╭─ Records for this exercise

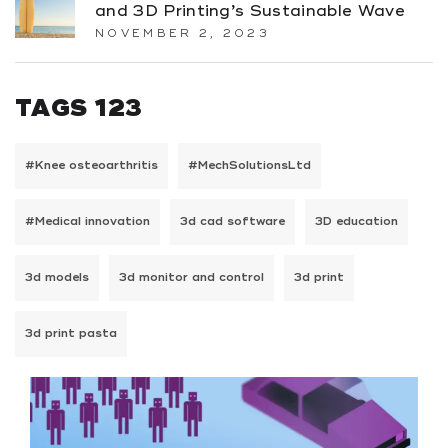
and 3D Printing’s Sustainable Wave
NOVEMBER 2, 2023
TAGS 123
#Knee osteoarthritis
#MechSolutionsLtd
#Medical innovation
3d cad software
3D education
3d models
3d monitor and control
3d print
3d print pasta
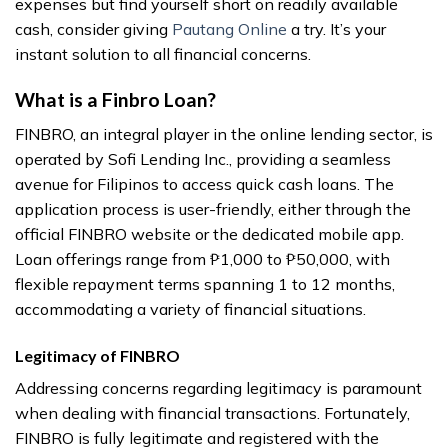
expenses but find yourself short on readily available
cash, consider giving
Pautang Online
a try. It’s your
instant solution to all financial concerns.
What is a Finbro Loan?
FINBRO, an integral player in the online lending sector, is
operated by Sofi Lending Inc., providing a seamless
avenue for Filipinos to access quick cash loans. The
application process is user-friendly, either through the
official FINBRO website or the dedicated mobile app.
Loan offerings range from ₱1,000 to ₱50,000, with
flexible repayment terms spanning 1 to 12 months,
accommodating a variety of financial situations.
Legitimacy of FINBRO
Addressing concerns regarding legitimacy is paramount
when dealing with financial transactions. Fortunately,
FINBRO is fully legitimate and registered with the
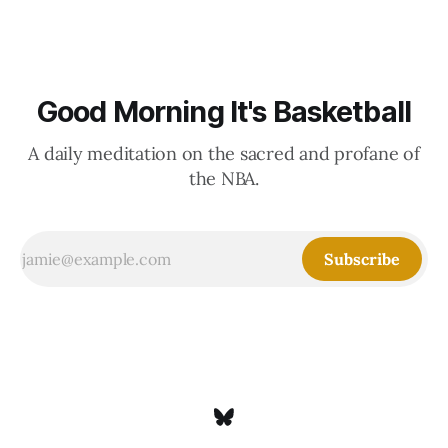
Good Morning It's Basketball
A daily meditation on the sacred and profane of
the NBA.
Subscribe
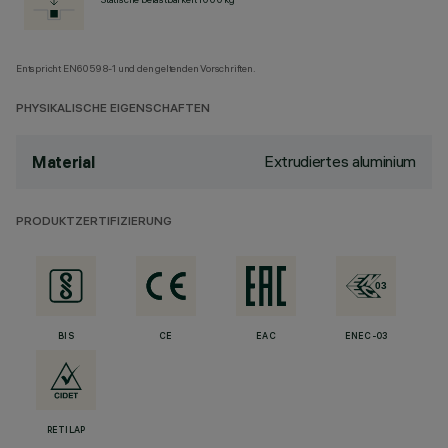
Entspricht EN60598-1 und den geltenden Vorschriften.
PHYSIKALISCHE EIGENSCHAFTEN
Extrudiertes aluminium
Material
PRODUKTZERTIFIZIERUNG
BIS
CE
EAC
ENEC-03
RETILAP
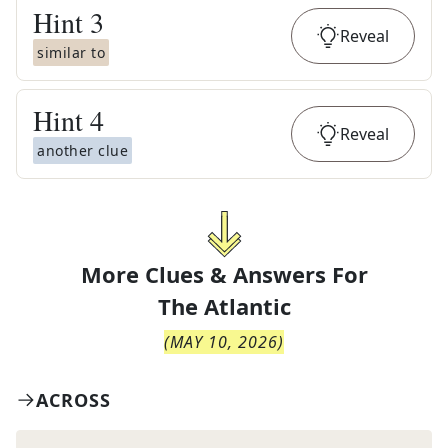
Hint
3
Reveal
similar to
Hint
4
Reveal
another clue
More Clues & Answers For
The
Atlantic
(
MAY 10, 2026
)
ACROSS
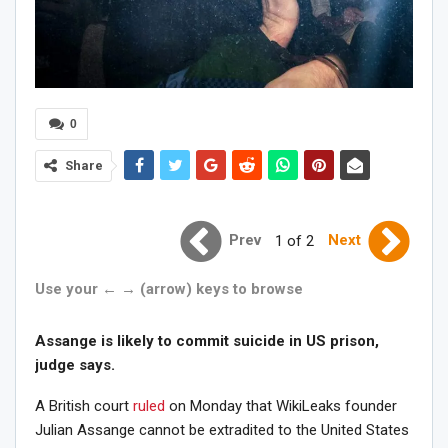
0
Share
Prev
Next
1 of 2
Use your ← → (arrow) keys to browse
Assange is likely to commit suicide in US prison,
judge says.
A British court
ruled
on Monday that WikiLeaks founder
Julian Assange cannot be extradited to the United States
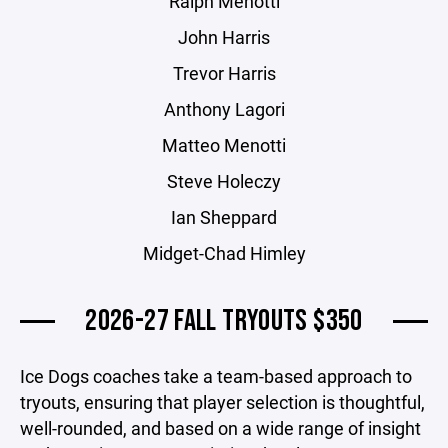
Ralph Menotti
John Harris
Trevor Harris
Anthony Lagori
Matteo Menotti
Steve Holeczy
Ian Sheppard
Midget-Chad Himley
2026-27 FALL TRYOUTS $350
Ice Dogs coaches take a team-based approach to
tryouts, ensuring that player selection is thoughtful,
well-rounded, and based on a wide range of insight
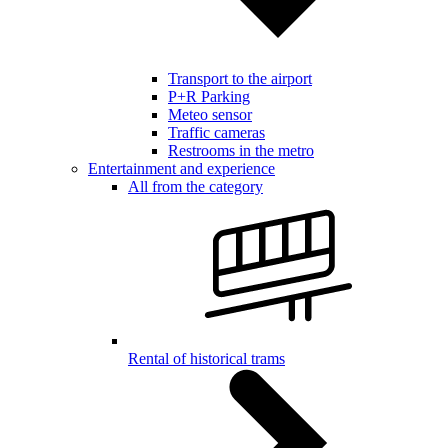
Transport to the airport
P+R Parking
Meteo sensor
Traffic cameras
Restrooms in the metro
Entertainment and experience
All from the category
Rental of historical trams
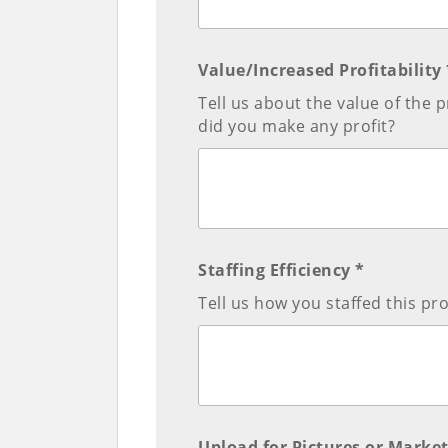
Value/Increased Profitability 
Tell us about the value of th
did you make any profit?
Staffing Efficiency *
Tell us how you staffed this pr
Upload for Pictures or Market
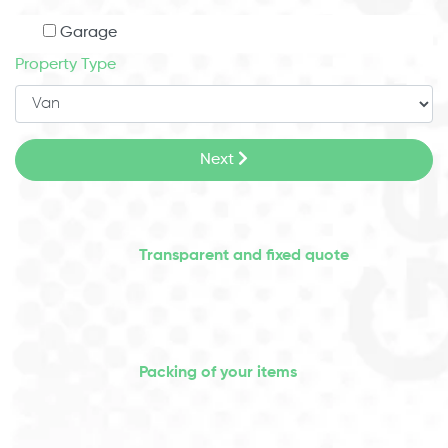
Garage
Property Type
Next
Transparent and fixed quote
Packing of your items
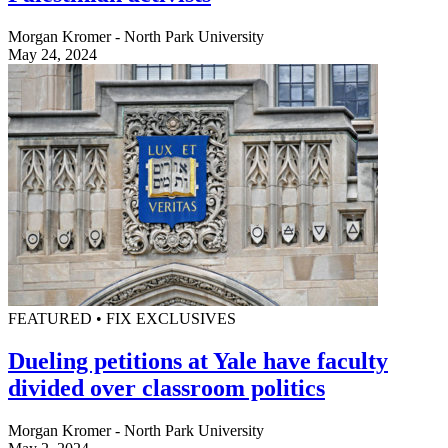
Morgan Kromer - North Park University
May 24, 2024
FEATURED • FIX EXCLUSIVES
Dueling petitions at Yale have faculty
divided over classroom politics
Morgan Kromer - North Park University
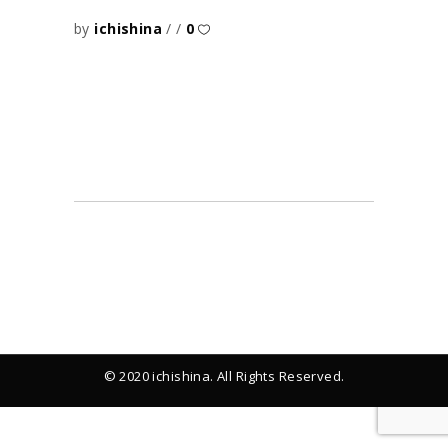
by
ichishina
0
© 2020 ichishina. All Rights Reserved.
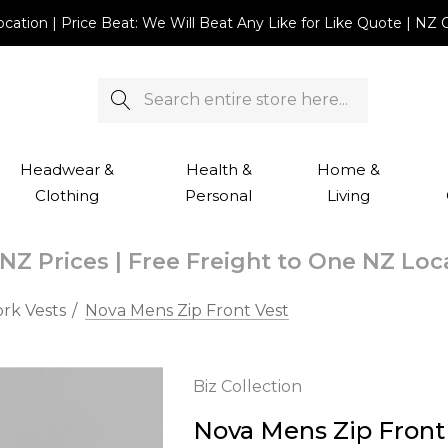
Location | Price Beat: We Will Beat Any Like for Like Quote |
Search
Headwear &
Health &
Home &
Clothing
Personal
Living
NZ Prices | Free Freight to One NZ Lo
rk Vests
Nova Mens Zip Front Vest
Biz Collection
Nova Mens Zip Front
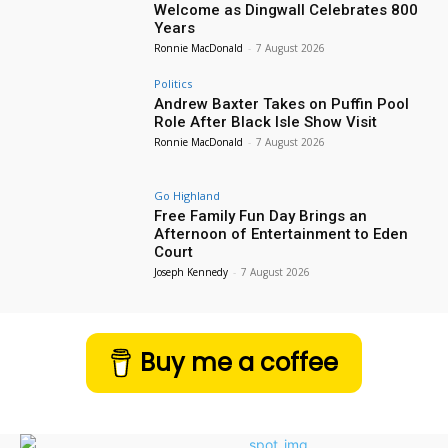
Welcome as Dingwall Celebrates 800
Years
Ronnie MacDonald
-
7 August 2026
Politics
Andrew Baxter Takes on Puffin Pool
Role After Black Isle Show Visit
Ronnie MacDonald
-
7 August 2026
Go Highland
Free Family Fun Day Brings an
Afternoon of Entertainment to Eden
Court
Joseph Kennedy
-
7 August 2026
Buy me a coffee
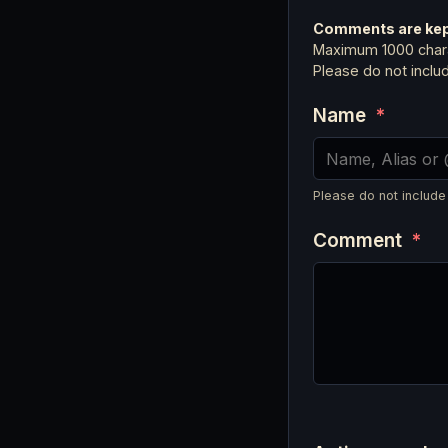
Comments are kept
Maximum 1000 chara
Please do not incl
Name
*
Please do not include
Comment
*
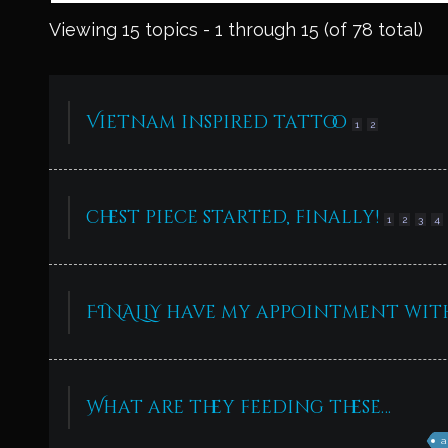
Viewing 15 topics - 1 through 15 (of 78 total)
Vietnam inspired tattoo
1
2
chest piece started, finally!
1
2
3
4
FINALLY have my appointment wi
What are they feeding these…
a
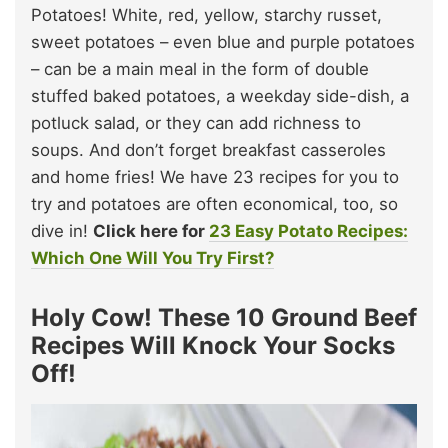
Potatoes! White, red, yellow, starchy russet,
sweet potatoes – even blue and purple potatoes
– can be a main meal in the form of double
stuffed baked potatoes, a weekday side-dish, a
potluck salad, or they can add richness to
soups. And don’t forget breakfast casseroles
and home fries! We have 23 recipes for you to
try and potatoes are often economical, too, so
dive in!
Click here for
23 Easy Potato Recipes:
Which One Will You Try First?
Holy Cow! These 10 Ground Beef
Recipes Will Knock Your Socks
Off!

╰─

| Task directions |
Scan the data above and report each line in which "Entertainment" is present.

| Output of the task |
Entertainment and experience
Afternoon of Entertainment to Eden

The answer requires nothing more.